Neue Cafébar in Osnabrücker Innenstadt Hennes folgt am Adolf-Reichwein-Platz auf das Arabesque

Von Corinna Berghahn


Osnabrück. Bald soll an der Osterberger Reihe am Adolf-Reichwein-Platz in der Osnabrücker City die Hennes-Cafébar eröffnen. Noch wird allerdings kräftig im ehemaligen Arabesque gewerkelt.

Hendrik Vogelsang ist schwer beschäftigt: Seit Anfang Februar bauen er und seine Mitarbeiter das insgesamt rund 200 Quadratmeter große ehemalige Restaurant am Adolf-Reichwein-Platz komplett um. So wurde das wohl Jahrzehnte unter Teppich, Laminat und Fließen versteckte Holzparkett freigelegt, geschliffen und mit einer Bio-Holzlasur versehen. Raumtrenner, die früher eine Atmosphäre wie im Beduinenzelt erzeugen sollten, sind ebenfalls verschwunden. Die lange Bar besteht aus unzähligen Holzklötzchen, die Vogelsang „selbst abgeschliffen“ hat, wie er stolz erzählt. Zudem entstehen aktuell Wandgemälde, sodass in der Hennes-Cafébar tatsächlich kaum noch etwas an den Vorgänger erinnert.

Das alte Parkett wurde wieder freigelegt. Foto: Corinna Berghahn

In dem Bereich, in dem kurzzeitig der Außer-Haus-Verkauf von arabischem Essen untergebracht war, ist nun eine Art Extra-Raum entstanden, der sich nicht nur als Kinderecke, sondern auch als eine Art Co-Working-Space eignen könne. „Was genau, werden wir noch sehen, es ist ja alles noch im Fluss.“

Vogelsang ist als einer der Gründer des Polly Esthers in der Straße Am Domhof in der Osnabrücker Gastro-Szene kein Unbekannter: Zuletzt hat er zusammen mit Mesut Ayvaz gegenüber vom L&T-Sporthaus einen Ableger des Cafés Herr von Butterkeks eröffnet. Der Name seines neuen Lokals fußt übrigens auf dem Spitznamen Vogelsangs, nämlich Henne. Mit dem Maskottchen des Fußballvereins 1. FC Köln, Geißbock Hennes, hat die Namenswahl nichts zu tun.

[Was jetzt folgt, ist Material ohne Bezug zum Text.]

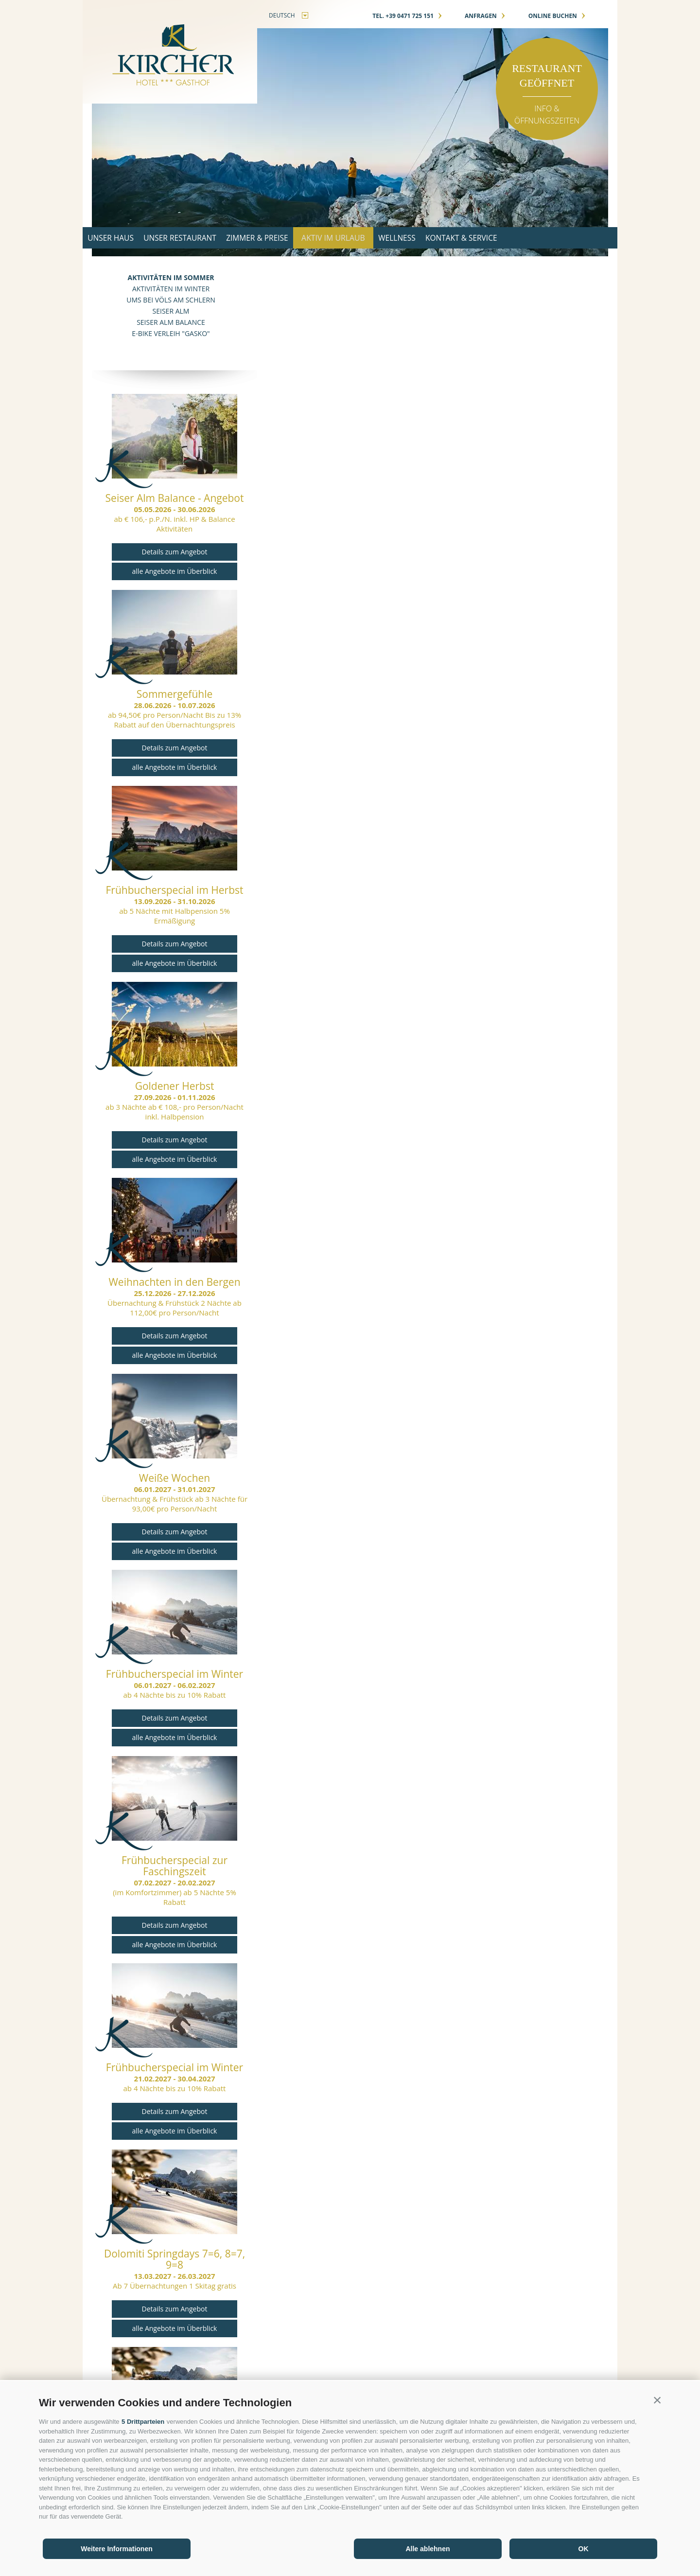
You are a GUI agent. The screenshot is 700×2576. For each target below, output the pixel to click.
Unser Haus (116, 237)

Frühstück, Burger und Mittagstisch

Und was wird es in der Hennes Cafébar geben? „Auf jeden Fall Frühstück, Salate, Burger und einen Mittagstisch“ so Vogelsang. Damit ähnelt sich das Angebot mit denen anderer Anbieter in direkter Nachbarschaft. Das weiß auch Vogelsang; er glaubt trotzdem nicht, dass man sich in Zukunft gegenseitig die Gäste abspenstig macht: „Diese Örtlichkeit rund um den Spielplatz ist quasi einzigartig in Osnabrück und jeder Laden auf seine eigene Art ganz besonders.“ Tatsächlich ist der Ort einer der beliebtesten Punkte in der Innenstadt, an dem man tagsüber irgendwann einmal jede Mutter und jeden Vater aus Osnabrück treffen wird – und sich abends das studentische Leben abspielt.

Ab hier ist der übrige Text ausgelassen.